Venue: Canadian Centre for Architecture, Montreal
Curator: Mirko Zardini
Designer: Atelier In Situ, Tillett Lighting Designs (light), Orange Tango (graphic)
Duration: 25 October 2005 to 10 September 2006
Accompanying publication: Zardini, Mirko, ed. 2005. Sense of the City: An Alternate Approach to Urbanism. Montreal: Canadian Centre for Architecture and Lars Müller Publishers.

ISBN: 0-920785-73-5
(Canadian Centre for Architecture)
ISBN: 3-03778-060-6
(Lars Müller Publishers)

Publisher’s address:
Canadian Centre for Architecture
1920 Baile
Montreal, Quebec
Canada H3H 2S6
Price: $58.00 CDN (soft cover only)

I experience myself in the city, and the city exists through my embodied experience. The city and my body supplement and define each other.
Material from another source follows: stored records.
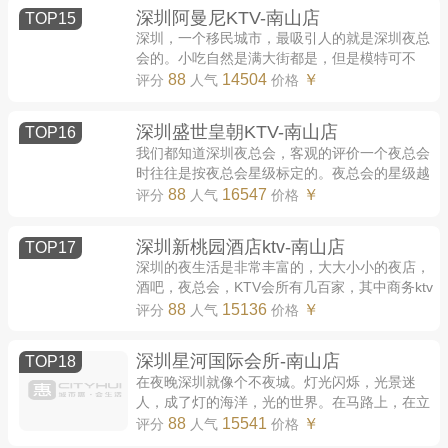
深圳阿曼尼KTV-南山店
TOP15
深圳，一个移民城市，最吸引人的就是深圳夜总
会的。小吃自然是满大街都是，但是模特可不
是，模特不是每一个都属于你，很多也只是过眼
88
14504
￥
评分
人气
价格
云烟，李靖最近就去了一次深圳，深圳真的...
深圳盛世皇朝KTV-南山店
TOP16
我们都知道深圳夜总会，客观的评价一个夜总会
时往往是按夜总会星级标定的。夜总会的星级越
高，那么级别的标准也会越高，当然价格也会相
88
16547
￥
评分
人气
价格
对的越高。订包房时，大多数人最主要的...
深圳新桃园酒店ktv-南山店
TOP17
深圳的夜生活是非常丰富的，大大小小的夜店，
酒吧，夜总会，KTV会所有几百家，其中商务ktv
会所夜总会就有上百家，分布在东南西北郊的个
88
15136
￥
评分
人气
价格
个角落，高新区域更是一站路一个KV会所，...
深圳星河国际会所-南山店
TOP18
在夜晚深圳就像个不夜城。灯光闪烁，光景迷
人，成了灯的海洋，光的世界。在马路上，在立
交桥上的两旁，绚丽而多彩，因光彩而夺目，呈
88
15541
￥
评分
人气
价格
现出人间仙境般的景象。夜幕已经快要降临...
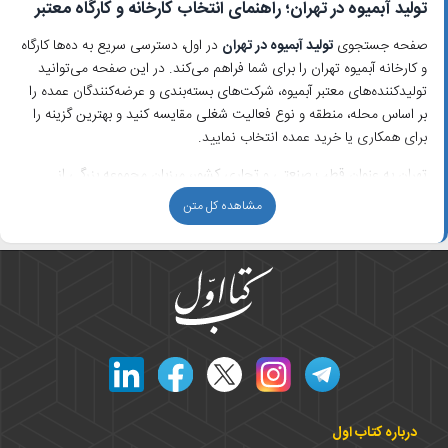
تولید آبمیوه در تهران؛ راهنمای انتخاب کارخانه و کارگاه معتبر
صفحه جستجوی
تولید آبمیوه در تهران
در اول، دسترسی سریع به ده‌ها کارگاه
و کارخانه آبمیوه تهران را برای شما فراهم می‌کند. در این صفحه می‌توانید
تولیدکننده‌های معتبر آبمیوه، شرکت‌های بسته‌بندی و عرضه‌کنندگان عمده را
بر اساس محله، منطقه و نوع فعالیت شغلی مقایسه کنید و بهترین گزینه را
برای همکاری یا خرید عمده انتخاب نمایید.
تهران به عنوان قطب صنعتی و تجاری کشور، میزبان مجموعه بزرگی از
تولیدکنندگان نوشیدنی و واحدهای تخصصی در زمینه تولید و
صادرات
مشاهده کل متن
آبمیوه
است. بسیاری از این واحدها علاوه بر تامین بازار داخلی، با برندهای
شناخته‌شده در فروشگاه‌های زنجیره‌ای همکاری داشته و در حوزه
عمده‌فروشی و همکاری‌های بلندمدت با شرکت‌های پخش و تامین‌کنندگان
مواد اولیه نیز فعال هستند.
انواع واحدهای تولید آبمیوه در تهران
در اول می‌توانید انواع کسب‌وکارهای مرتبط با تولید آبمیوه در تهران را بیابید،
از جمله:
کارخانه‌های صنعتی تولید آبمیوه با خطوط تمام‌اتوماتیک
درباره کتاب اول
کارگاه تولید آبمیوه تهران برای تولیدات سفارشی و برندهای کوچک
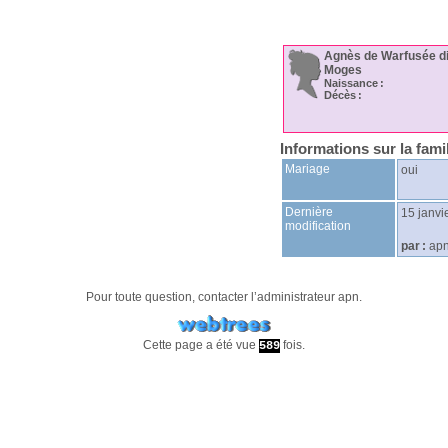
Agnès
de Warfusée
di
Moges
Naissance :
Décès :
Informations sur la fami
Mariage
oui
Dernière
15 janvi
modification
par :
ap
Pour toute question, contacter l’administrateur
apn
.
Cette page a été vue
fois.
589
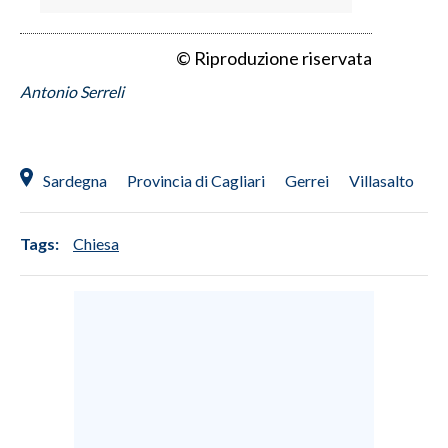
© Riproduzione riservata
Antonio Serreli
Sardegna
Provincia di Cagliari
Gerrei
Villasalto
Tags:
Chiesa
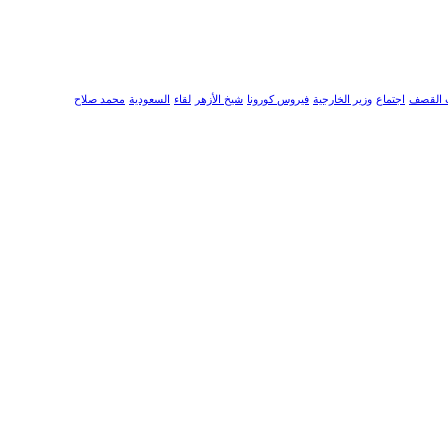
 القصف
اجتماع
وزير الخارجية
فيروس كورونا
شيخ الأزهر
لقاء
السعودية
محمد صلاح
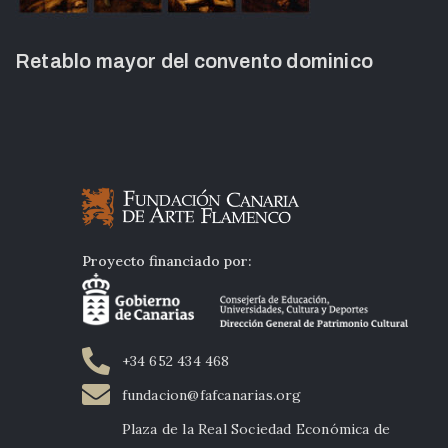
Retablo mayor del convento dominico
Proyecto financiado por:
+34 652 434 468
fundacion@fafcanarias.org
Plaza de la Real Sociedad Económica de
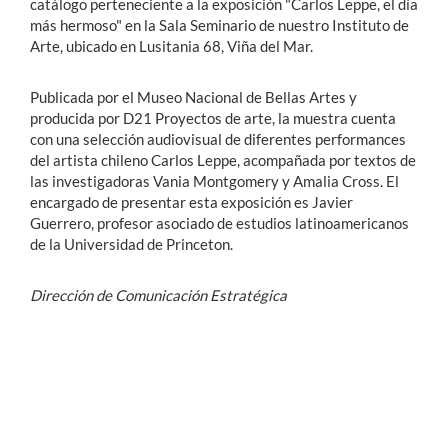
catálogo perteneciente a la exposición "Carlos Leppe, el día
más hermoso" en la Sala Seminario de nuestro Instituto de
Arte, ubicado en Lusitania 68, Viña del Mar.
Publicada por el Museo Nacional de Bellas Artes y
producida por D21 Proyectos de arte, la muestra cuenta
con una selección audiovisual de diferentes performances
del artista chileno Carlos Leppe, acompañada por textos de
las investigadoras Vania Montgomery y Amalia Cross. El
encargado de presentar esta exposición es Javier
Guerrero, profesor asociado de estudios latinoamericanos
de la Universidad de Princeton.
Dirección de Comunicación Estratégica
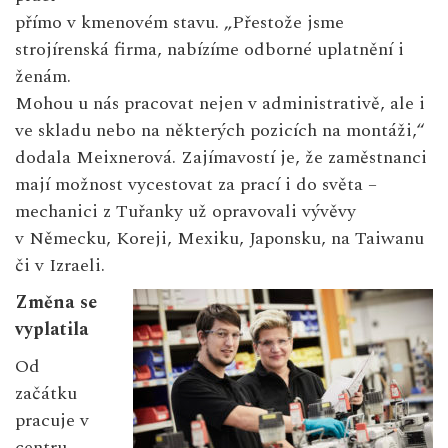
přímo v kmenovém stavu. „Přestože jsme
strojírenská firma, nabízíme odborné uplatnění i
ženám.
Mohou u nás pracovat nejen v administrativě, ale i
ve skladu nebo na některých pozicích na montáži,“
dodala Meixnerová. Zajímavostí je, že zaměstnanci
mají možnost vycestovat za prací i do světa –
mechanici z Tuřanky už opravovali vývěvy
v Německu, Koreji, Mexiku, Japonsku, na Taiwanu
či v Izraeli.
Změna se
vyplatila
Od
začátku
pracuje v
centru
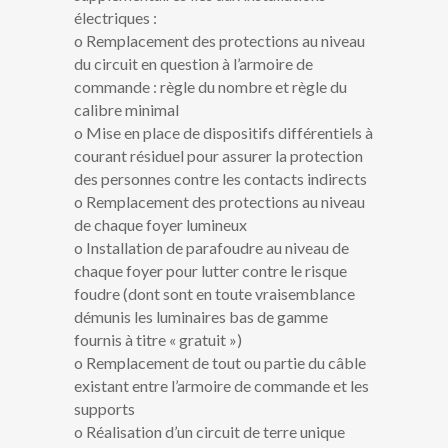
électriques :
o Remplacement des protections au niveau
du circuit en question à l’armoire de
commande : règle du nombre et règle du
calibre minimal
o Mise en place de dispositifs différentiels à
courant résiduel pour assurer la protection
des personnes contre les contacts indirects
o Remplacement des protections au niveau
de chaque foyer lumineux
o Installation de parafoudre au niveau de
chaque foyer pour lutter contre le risque
foudre (dont sont en toute vraisemblance
démunis les luminaires bas de gamme
fournis à titre « gratuit »)
o Remplacement de tout ou partie du câble
existant entre l’armoire de commande et les
supports
o Réalisation d’un circuit de terre unique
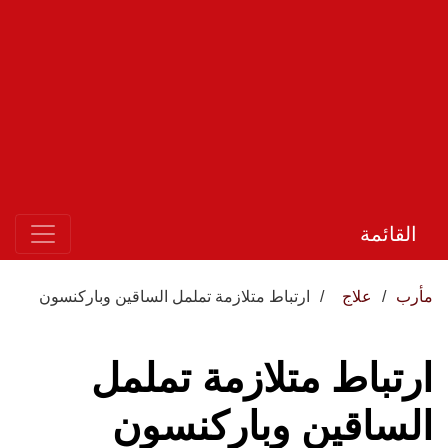
القائمة
مأرب
علاج
ارتباط متلازمة تململ الساقين وباركنسون
ارتباط متلازمة تململ
الساقين وباركنسون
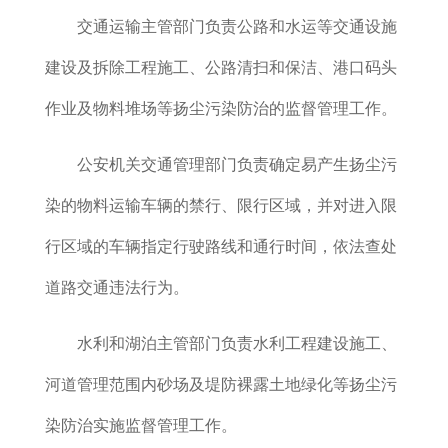
交通运输主管部门负责公路和水运等交通设施
建设及拆除工程施工、公路清扫和保洁、港口码头
作业及物料堆场等扬尘污染防治的监督管理工作。
公安机关交通管理部门负责确定
易产生扬尘污
染的物料运输车辆的禁行、限行区域，并对进入限
行区域的车辆指定行驶路线和通行时间，依法查处
道路交通违法行为。
水利和湖泊主管部门负责水利工程建设施工、
河道管理范围内砂场及堤防裸露土地绿化等扬尘污
染防治实施监督管理工作。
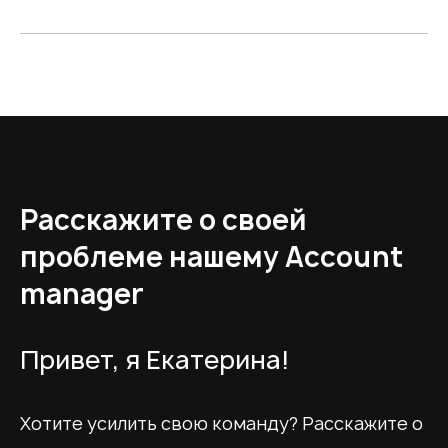
Расскажите о своей
проблеме нашему
Account
manager
Привет, я Екатерина!
Хотите усилить свою команду? Расскажите о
I dwell in the city and the city dwells in me. Juhani Pallasmaa (2005, 32)

1 The current exhibition at the Canadian Centre for Architecture, Sense of the City, has a heuristic as well as a didactic purpose. Mirko Zardini, curator and Director of the CCA, suggests that through the exhibition’s key themes “we might learn to move around the city in a different way, in a manner that depends less on vision and more on the other senses, emulating the animals who increasingly share our cities with us.”1Accordingly, the exhibition addresses the multiplicity and heterogeneity of human, animal and insect sensoria alongside the ways individual cities reveal their mutability, from cold to warm, from continuity to innovation and from day to night. The exhibition explores differences in aural and olfactory spaces, showing them to be peculiar not only to each city, but also to moments within a city’s past. Sense of the City further reminds us of the formative contingency of geographical specificity upon a city’s character, its appearance, labour history and material culture.

2 The philosophical emphasis within Sense of the City on the varieties of sensory and subjective experience directs the viewer towards the haptic. Eschewing the traditional architectural emphasis upon the façade and the urban planner’s dependence upon the bird’s-eye view, Sense of the City looks instead to the sky, puts its ear to the ground and sniffs out the tracks of our often-unwanted colocataires: garbage trucks, cockroaches, dark alleys and municipal bylaws. Fundamentally, the question driving the exhibition is: How do we, as humans, engage with, understand and know the city? The answers depend heavily, in a curatorial sense, upon the interface between sight and site, touch and surface, and the specificities of smell and noise within a shared habitus. Rather than a sequence of aesthetic misfires and successes, the city in this exhibition is privileged, refreshingly and engagingly, as a space of human responses. There are moments of humour, lyrical delight, curatorial daring and a worthwhile celebration of the quotidian and the ordinary.

3 The famous essay—and declaration—of Raymond Williams (1989) that “Culture is Ordinary” proposed in 1960s Britain a radical expansion of the term “culture.” Wishing to incorporate within recognized scholarly fields (art history, literature and music, for example) an understanding of the social relations that helped to produce them, Williams argued that culture is a fundamental aspect of all social groups and that it is inherently political. Denial, he explained, of the culture of Welsh farming communities in favour of the culture of Cambridge tea rooms privileged and preserved the dominance of the ruling class. Thus, Williams concluded, the writing of scholarship and the curating of exhibitions about culture were integral aspects of the mechanism by which those dominant classes reiterated and maintained their superiority.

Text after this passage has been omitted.